While Naoto performs maleness convincingly for a portion of the game, after a point it is revealed that she is "really female." In a gender subversive fashion, she shows herself in the time preceding this as talented in 'male things', such as reasoning and problem solving in her occupation as a detective. The primary reason given for her passing as a male is feeling that she was required to in a man's world, "but", said as a underdeveloped afterthought: she sees herself as more of a man than woman. Naoto goes on to explain that growing up she had always identified with fictional male detectives and did not see a place for her "personal ideal" with her as a woman and the depths of frustration this caused her. Following this exposition she continues to dress in drag, leaving unresolved issues about her self image: does she believe that without taking on "male qualities" she would not be a capable detective? Lacking further exploration, it seems to encourage gendering of behaviors for Naoto to not accept her abilities without posing as a man, reinforcing the stereotypes of maleness being associated with logic and rationality, undoing any of the subversive potential to be found in her talents.

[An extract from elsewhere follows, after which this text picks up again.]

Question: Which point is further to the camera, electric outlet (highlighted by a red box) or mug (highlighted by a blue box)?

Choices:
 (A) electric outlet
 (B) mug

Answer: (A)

Perhaps the most problematic aspect of how Persona 4 deals with Naoto's gender bending is the reaction of the main cast, or rather, Naoto's lack of concern with it. Upon discovering Naoto's "true gender", the main cast proceeds to treat her definitively female, more fragile, and referring to her as "Missy" at any given occasion. Naoto is never seen protesting this, in apparent contradiction with how she describes herself, and passing as a male in public for much of her life, even when the other characters spread the word that she is "really a girl",  something that was explained to have even jeopardized her position as a detective in the past. The messages given by this are implicit, as the game never addresses the mixed messages about Naoto's gender outright. By her lack of turmoil over this change in treatment, the narrative seems to want to enforce her biological sex as more significant than how she portrays herself. Through this inference, Naoto does not "erode, but rather preserve gender boundaries": she is only "transitorily ambiguous", "really a woman underneath" (Lorber, 57). Her aberrance as a man is marked as something temporary, perhaps even childish in its associations with the aforementioned fiction, an exploration she is meant to grow out of.

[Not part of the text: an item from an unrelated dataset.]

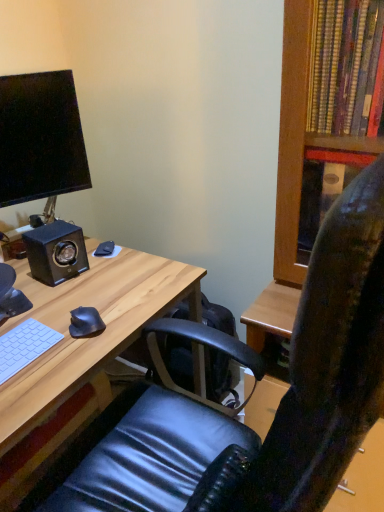 Locate an element on the screen. free area behind white matte keyboard at lower left is located at coordinates (44, 311).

Though drag is a complex act, and can have multiple meanings to individuals, in the context of mainstream male-driven constructs it seems to need to be simplified as a necessity or temporary. While claiming progressiveness for including a character such as Naoto, the subtext of the game tells a very different story. Lacking outright exploration, her gender roles are virtually exploited for the sake of diversity, or shock value, brought down to a level of entertainment or strangeness. Naoto's social life is shown as stunted due to this, the remedy seeming to be 'ending her deceit', making her "masquerade" as a man far from legitimate. The reasons given for her posing as a male further this association, as they are mainly based around her childhood identity in such a way as it is her clinging to a misconception from her youth, or worse self-misogynistic, unable to see herself as competent if not male. By the other characters in the closest approximation to dealing with Naoto's biological sex and gender, her self concept is ignored entirely, and she is accepted most primarily as female. It seems while the subheading of Persona games may be "be your true mind", when it comes to gender, this is only allowed to the point of what is palatable and non-threatening to the normative male audiences.

Persona 4. Atlus, 2008.

Lorber, Judith. "Night to his Day- The Social Construction of Gender." Cal State Northridge. University Library. Web. 3 Nov. 2009.